- **EXERCISE PROMPT**:
Below this sentence is a listing; return exactly its lines from the one with "Polivalentă din Brăila, s-au" to the one with "Laghi encastré", both kept, and nothing more.

_ _ _ _ _

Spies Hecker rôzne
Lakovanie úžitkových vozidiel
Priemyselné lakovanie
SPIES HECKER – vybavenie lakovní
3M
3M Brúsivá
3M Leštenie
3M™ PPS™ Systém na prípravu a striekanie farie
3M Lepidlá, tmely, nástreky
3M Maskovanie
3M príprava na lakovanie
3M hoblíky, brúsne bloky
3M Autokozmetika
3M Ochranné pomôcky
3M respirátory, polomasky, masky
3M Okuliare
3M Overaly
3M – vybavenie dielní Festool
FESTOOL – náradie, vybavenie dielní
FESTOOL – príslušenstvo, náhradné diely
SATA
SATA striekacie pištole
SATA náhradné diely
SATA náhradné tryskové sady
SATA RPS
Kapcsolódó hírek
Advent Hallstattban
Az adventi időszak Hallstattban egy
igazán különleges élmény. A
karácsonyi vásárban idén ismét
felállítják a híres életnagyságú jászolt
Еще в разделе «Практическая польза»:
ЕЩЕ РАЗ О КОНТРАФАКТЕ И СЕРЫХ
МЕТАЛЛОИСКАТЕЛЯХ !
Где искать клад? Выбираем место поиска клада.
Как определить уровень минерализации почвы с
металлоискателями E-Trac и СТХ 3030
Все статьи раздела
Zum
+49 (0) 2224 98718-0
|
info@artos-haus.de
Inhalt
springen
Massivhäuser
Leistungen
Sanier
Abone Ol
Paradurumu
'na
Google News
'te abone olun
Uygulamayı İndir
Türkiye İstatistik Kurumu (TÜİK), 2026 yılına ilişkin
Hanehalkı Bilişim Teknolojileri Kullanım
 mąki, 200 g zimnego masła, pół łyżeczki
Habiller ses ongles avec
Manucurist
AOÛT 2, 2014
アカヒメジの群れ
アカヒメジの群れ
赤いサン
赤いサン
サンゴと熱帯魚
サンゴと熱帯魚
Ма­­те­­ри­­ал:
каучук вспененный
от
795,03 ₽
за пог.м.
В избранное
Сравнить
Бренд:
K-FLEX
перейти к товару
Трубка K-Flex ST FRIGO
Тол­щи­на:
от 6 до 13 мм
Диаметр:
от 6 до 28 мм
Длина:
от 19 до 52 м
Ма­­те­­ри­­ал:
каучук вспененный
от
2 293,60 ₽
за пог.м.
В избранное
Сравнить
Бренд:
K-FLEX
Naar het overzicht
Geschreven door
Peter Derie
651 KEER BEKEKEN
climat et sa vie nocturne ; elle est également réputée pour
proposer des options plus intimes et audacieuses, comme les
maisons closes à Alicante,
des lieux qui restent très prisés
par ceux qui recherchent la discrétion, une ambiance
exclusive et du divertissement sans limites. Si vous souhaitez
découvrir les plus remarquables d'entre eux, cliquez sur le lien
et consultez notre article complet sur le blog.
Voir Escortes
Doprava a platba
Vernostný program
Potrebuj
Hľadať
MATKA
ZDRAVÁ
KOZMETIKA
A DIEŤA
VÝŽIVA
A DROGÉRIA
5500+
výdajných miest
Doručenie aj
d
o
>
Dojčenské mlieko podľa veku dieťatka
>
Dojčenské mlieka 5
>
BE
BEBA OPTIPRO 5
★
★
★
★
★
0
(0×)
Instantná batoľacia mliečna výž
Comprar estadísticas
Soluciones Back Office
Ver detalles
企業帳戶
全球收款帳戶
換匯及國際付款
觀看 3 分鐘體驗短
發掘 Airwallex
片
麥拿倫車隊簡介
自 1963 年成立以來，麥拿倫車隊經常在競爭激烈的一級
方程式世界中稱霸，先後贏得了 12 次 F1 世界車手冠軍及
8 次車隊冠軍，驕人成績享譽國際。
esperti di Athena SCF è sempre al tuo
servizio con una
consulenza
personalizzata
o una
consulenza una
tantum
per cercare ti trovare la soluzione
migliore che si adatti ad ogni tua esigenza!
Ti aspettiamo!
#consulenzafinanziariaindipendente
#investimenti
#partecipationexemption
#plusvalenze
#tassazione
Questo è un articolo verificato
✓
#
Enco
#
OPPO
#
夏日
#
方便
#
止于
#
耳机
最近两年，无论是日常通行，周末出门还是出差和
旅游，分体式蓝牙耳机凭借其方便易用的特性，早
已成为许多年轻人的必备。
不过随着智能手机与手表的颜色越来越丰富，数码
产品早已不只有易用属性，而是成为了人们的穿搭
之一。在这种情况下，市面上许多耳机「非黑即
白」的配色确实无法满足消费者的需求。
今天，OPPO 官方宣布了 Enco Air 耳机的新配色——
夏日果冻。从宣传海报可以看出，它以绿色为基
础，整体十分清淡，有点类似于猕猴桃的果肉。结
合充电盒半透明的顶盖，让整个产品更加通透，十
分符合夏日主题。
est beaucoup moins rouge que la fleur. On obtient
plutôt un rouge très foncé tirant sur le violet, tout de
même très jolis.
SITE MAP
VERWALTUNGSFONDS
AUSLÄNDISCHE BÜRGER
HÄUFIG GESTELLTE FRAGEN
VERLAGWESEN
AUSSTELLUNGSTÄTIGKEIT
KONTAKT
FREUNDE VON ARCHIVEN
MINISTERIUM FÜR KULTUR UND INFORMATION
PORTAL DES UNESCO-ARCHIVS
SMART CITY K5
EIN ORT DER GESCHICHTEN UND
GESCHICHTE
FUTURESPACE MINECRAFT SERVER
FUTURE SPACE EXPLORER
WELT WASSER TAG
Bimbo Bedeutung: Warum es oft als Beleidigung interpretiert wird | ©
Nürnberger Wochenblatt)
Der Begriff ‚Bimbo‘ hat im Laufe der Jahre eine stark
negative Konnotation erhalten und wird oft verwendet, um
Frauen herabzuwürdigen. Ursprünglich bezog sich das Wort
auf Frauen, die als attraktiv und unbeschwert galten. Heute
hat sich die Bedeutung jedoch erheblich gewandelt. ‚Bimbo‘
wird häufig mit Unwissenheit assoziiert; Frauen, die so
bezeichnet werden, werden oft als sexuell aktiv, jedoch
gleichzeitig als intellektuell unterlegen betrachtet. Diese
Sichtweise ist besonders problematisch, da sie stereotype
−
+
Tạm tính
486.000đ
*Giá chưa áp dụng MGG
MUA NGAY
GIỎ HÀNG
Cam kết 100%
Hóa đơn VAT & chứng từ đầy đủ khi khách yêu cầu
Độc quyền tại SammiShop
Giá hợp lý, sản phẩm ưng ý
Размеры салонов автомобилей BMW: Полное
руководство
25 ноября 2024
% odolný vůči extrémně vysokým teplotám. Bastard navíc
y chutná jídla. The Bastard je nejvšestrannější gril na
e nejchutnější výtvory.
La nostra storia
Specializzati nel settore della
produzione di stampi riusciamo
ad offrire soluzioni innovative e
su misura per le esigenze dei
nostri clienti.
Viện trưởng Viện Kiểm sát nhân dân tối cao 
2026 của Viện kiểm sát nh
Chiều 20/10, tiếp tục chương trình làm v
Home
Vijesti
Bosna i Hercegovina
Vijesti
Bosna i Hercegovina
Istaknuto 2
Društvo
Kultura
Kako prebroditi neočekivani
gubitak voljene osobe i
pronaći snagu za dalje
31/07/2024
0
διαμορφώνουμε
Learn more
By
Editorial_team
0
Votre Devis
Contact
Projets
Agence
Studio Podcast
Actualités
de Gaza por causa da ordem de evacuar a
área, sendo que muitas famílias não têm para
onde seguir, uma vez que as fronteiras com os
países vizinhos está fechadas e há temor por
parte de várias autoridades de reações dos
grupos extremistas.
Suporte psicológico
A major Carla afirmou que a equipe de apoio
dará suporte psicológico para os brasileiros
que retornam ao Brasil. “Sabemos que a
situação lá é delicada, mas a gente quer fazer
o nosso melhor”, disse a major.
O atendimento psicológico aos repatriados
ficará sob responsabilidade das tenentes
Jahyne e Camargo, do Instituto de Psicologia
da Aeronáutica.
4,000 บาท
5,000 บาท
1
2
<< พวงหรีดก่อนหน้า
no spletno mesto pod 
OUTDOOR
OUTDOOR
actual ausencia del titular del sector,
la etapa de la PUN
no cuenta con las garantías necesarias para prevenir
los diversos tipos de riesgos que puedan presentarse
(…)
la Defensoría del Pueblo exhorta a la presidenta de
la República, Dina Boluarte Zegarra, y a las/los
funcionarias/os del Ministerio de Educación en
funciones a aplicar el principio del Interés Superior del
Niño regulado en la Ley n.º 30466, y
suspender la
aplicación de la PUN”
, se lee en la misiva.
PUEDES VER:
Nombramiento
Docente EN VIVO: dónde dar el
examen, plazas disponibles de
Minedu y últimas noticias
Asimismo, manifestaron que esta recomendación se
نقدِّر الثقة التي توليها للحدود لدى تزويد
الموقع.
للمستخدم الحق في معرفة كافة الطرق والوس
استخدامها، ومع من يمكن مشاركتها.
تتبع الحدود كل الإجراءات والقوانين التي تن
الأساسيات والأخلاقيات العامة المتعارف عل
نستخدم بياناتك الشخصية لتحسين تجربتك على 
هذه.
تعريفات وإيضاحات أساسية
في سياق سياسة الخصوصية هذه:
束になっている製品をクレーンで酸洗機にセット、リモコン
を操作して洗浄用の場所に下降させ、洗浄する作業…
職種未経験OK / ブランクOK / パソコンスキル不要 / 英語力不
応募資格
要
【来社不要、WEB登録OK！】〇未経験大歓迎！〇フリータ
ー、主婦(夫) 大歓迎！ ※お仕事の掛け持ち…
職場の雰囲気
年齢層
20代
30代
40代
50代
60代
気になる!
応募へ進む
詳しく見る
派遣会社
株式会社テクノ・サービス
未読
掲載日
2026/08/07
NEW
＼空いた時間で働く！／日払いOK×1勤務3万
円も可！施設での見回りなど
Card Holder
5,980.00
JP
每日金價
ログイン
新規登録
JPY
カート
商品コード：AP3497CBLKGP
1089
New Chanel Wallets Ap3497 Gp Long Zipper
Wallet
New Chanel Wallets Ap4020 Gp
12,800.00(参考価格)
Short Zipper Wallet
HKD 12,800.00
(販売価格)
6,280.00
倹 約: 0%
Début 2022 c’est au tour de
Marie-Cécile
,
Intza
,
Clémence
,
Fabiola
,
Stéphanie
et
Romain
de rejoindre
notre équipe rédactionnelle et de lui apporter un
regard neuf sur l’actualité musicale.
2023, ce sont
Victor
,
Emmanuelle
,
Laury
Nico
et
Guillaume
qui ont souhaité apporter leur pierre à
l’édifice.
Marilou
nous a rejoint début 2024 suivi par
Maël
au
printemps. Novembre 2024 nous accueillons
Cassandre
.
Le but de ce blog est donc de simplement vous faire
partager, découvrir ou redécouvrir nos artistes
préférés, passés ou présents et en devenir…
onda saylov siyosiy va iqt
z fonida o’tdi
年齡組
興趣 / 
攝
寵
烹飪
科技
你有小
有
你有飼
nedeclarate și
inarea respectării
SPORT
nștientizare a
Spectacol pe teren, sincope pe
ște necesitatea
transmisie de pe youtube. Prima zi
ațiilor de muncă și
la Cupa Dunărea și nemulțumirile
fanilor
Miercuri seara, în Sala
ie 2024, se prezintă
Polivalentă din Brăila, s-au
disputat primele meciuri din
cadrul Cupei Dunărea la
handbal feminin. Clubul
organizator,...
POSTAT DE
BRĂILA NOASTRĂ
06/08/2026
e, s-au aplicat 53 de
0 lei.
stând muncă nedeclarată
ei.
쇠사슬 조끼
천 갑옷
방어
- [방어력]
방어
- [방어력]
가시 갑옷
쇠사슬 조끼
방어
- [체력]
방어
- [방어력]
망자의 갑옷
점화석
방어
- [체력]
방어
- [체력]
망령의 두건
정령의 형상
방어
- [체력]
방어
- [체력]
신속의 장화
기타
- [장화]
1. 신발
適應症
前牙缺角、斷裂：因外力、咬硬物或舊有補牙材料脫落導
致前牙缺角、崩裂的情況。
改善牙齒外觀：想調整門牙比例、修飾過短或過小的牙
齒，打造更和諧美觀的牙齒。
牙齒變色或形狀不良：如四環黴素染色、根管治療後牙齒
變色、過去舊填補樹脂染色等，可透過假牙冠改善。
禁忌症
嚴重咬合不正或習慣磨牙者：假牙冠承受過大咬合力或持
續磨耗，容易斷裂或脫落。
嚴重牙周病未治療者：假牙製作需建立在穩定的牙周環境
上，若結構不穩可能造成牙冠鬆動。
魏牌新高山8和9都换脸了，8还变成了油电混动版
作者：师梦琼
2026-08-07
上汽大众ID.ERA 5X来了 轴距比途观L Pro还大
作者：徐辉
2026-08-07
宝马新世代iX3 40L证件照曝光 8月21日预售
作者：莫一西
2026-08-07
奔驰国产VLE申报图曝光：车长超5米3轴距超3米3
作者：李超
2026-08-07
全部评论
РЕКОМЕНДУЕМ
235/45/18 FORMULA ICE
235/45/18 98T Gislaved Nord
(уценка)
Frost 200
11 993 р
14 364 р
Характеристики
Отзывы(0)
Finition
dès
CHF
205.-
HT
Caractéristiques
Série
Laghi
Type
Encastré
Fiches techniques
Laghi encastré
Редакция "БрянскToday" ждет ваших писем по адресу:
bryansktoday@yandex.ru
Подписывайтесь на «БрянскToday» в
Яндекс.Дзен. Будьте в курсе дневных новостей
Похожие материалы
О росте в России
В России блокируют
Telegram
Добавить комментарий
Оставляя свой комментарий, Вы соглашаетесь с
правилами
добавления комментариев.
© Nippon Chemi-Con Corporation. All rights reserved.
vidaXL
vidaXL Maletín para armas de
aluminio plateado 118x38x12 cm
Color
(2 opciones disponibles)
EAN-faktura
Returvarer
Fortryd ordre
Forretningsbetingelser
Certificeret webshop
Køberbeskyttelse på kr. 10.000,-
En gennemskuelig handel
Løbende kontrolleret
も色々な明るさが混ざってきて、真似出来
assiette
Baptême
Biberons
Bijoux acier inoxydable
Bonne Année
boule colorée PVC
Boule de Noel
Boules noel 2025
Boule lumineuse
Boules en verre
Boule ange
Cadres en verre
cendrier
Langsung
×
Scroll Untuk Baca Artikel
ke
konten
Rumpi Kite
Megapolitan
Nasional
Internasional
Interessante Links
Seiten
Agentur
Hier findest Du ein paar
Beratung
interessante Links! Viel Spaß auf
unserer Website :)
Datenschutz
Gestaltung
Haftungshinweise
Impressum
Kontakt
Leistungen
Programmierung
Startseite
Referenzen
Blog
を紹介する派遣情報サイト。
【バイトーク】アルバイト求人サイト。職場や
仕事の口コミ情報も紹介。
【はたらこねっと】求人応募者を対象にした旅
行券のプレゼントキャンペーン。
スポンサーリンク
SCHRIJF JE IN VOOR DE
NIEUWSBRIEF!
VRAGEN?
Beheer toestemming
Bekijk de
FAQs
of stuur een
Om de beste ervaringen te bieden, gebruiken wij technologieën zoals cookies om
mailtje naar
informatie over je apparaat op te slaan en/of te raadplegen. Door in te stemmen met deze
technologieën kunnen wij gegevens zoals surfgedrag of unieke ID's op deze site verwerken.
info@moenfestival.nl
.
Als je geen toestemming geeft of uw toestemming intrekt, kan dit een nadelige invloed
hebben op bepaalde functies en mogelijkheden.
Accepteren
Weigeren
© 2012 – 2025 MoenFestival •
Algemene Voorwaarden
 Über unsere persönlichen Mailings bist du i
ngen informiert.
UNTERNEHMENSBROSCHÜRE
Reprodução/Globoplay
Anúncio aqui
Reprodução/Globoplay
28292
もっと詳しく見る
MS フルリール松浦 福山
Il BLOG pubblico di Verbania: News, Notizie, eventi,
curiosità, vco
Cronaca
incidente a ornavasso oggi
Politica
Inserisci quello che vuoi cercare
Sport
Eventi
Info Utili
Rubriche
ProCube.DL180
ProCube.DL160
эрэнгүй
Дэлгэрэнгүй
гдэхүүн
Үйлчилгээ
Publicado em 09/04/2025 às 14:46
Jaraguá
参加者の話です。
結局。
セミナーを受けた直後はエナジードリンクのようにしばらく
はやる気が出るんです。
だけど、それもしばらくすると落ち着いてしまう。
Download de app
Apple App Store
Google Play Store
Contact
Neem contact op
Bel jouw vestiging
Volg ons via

_ _ _ _ _

- **TASK RESPONSE**:
Polivalentă din Brăila, s-au
disputat primele meciuri din
cadrul Cupei Dunărea la
handbal feminin. Clubul
organizator,...
POSTAT DE
BRĂILA NOASTRĂ
06/08/2026
e, s-au aplicat 53 de
0 lei.
stând muncă nedeclarată
ei.
쇠사슬 조끼
천 갑옷
방어
- [방어력]
방어
- [방어력]
가시 갑옷
쇠사슬 조끼
방어
- [체력]
방어
- [방어력]
망자의 갑옷
점화석
방어
- [체력]
방어
- [체력]
망령의 두건
정령의 형상
방어
- [체력]
방어
- [체력]
신속의 장화
기타
- [장화]
1. 신발
適應症
前牙缺角、斷裂：因外力、咬硬物或舊有補牙材料脫落導
致前牙缺角、崩裂的情況。
改善牙齒外觀：想調整門牙比例、修飾過短或過小的牙
齒，打造更和諧美觀的牙齒。
牙齒變色或形狀不良：如四環黴素染色、根管治療後牙齒
變色、過去舊填補樹脂染色等，可透過假牙冠改善。
禁忌症
嚴重咬合不正或習慣磨牙者：假牙冠承受過大咬合力或持
續磨耗，容易斷裂或脫落。
嚴重牙周病未治療者：假牙製作需建立在穩定的牙周環境
上，若結構不穩可能造成牙冠鬆動。
魏牌新高山8和9都换脸了，8还变成了油电混动版
作者：师梦琼
2026-08-07
上汽大众ID.ERA 5X来了 轴距比途观L Pro还大
作者：徐辉
2026-08-07
宝马新世代iX3 40L证件照曝光 8月21日预售
作者：莫一西
2026-08-07
奔驰国产VLE申报图曝光：车长超5米3轴距超3米3
作者：李超
2026-08-07
全部评论
РЕКОМЕНДУЕМ
235/45/18 FORMULA ICE
235/45/18 98T Gislaved Nord
(уценка)
Frost 200
11 993 р
14 364 р
Характеристики
Отзывы(0)
Finition
dès
CHF
205.-
HT
Caractéristiques
Série
Laghi
Type
Encastré
Fiches techniques
Laghi encastré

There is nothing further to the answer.